For the data below, count the lines that have the string "阿勇的店" and state that number by itself.

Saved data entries
○ ○ ○ ○ ○ ○ ○
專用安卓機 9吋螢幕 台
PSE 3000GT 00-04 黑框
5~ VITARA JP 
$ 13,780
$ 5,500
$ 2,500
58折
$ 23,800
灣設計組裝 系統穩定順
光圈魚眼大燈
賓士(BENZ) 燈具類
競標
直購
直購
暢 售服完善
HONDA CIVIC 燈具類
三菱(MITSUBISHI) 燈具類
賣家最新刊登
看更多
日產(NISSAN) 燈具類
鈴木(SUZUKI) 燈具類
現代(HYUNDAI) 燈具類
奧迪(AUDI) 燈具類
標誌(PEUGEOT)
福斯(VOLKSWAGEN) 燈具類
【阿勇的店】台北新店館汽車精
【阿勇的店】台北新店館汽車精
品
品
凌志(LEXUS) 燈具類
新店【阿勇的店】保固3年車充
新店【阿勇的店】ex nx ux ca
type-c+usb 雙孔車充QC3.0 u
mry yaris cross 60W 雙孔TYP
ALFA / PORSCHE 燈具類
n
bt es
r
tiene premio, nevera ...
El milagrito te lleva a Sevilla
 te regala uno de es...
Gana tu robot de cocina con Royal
○ ○ ○ ○ ○ ○ ○
→ EXERCISE ANSWER
4